Recorded data:

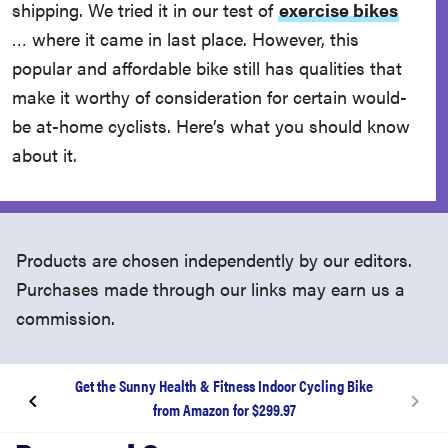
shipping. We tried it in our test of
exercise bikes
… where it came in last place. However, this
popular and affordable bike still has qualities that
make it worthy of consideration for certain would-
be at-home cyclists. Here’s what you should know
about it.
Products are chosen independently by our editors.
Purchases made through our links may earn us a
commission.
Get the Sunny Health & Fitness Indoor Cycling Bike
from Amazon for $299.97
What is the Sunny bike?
==
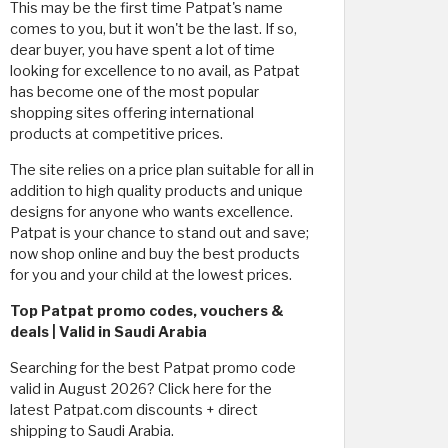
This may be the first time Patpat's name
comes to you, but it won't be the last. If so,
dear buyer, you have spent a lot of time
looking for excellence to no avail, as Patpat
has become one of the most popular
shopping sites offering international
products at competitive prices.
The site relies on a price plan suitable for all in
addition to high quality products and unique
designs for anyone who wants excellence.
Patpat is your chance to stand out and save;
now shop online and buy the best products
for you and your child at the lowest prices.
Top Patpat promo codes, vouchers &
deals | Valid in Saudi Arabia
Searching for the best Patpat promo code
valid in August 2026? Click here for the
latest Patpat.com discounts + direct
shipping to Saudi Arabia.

Required work: For this task, write out exactly the lines of the entries above, starting at the line with "shipping. We tried it in our test of" and ending at the line with "What is the Sunny bike?", both included, and no others.

Solution to the exercise:
shipping. We tried it in our test of
exercise bikes
… where it came in last place. However, this
popular and affordable bike still has qualities that
make it worthy of consideration for certain would-
be at-home cyclists. Here’s what you should know
about it.
Products are chosen independently by our editors.
Purchases made through our links may earn us a
commission.
Get the Sunny Health & Fitness Indoor Cycling Bike
from Amazon for $299.97
What is the Sunny bike?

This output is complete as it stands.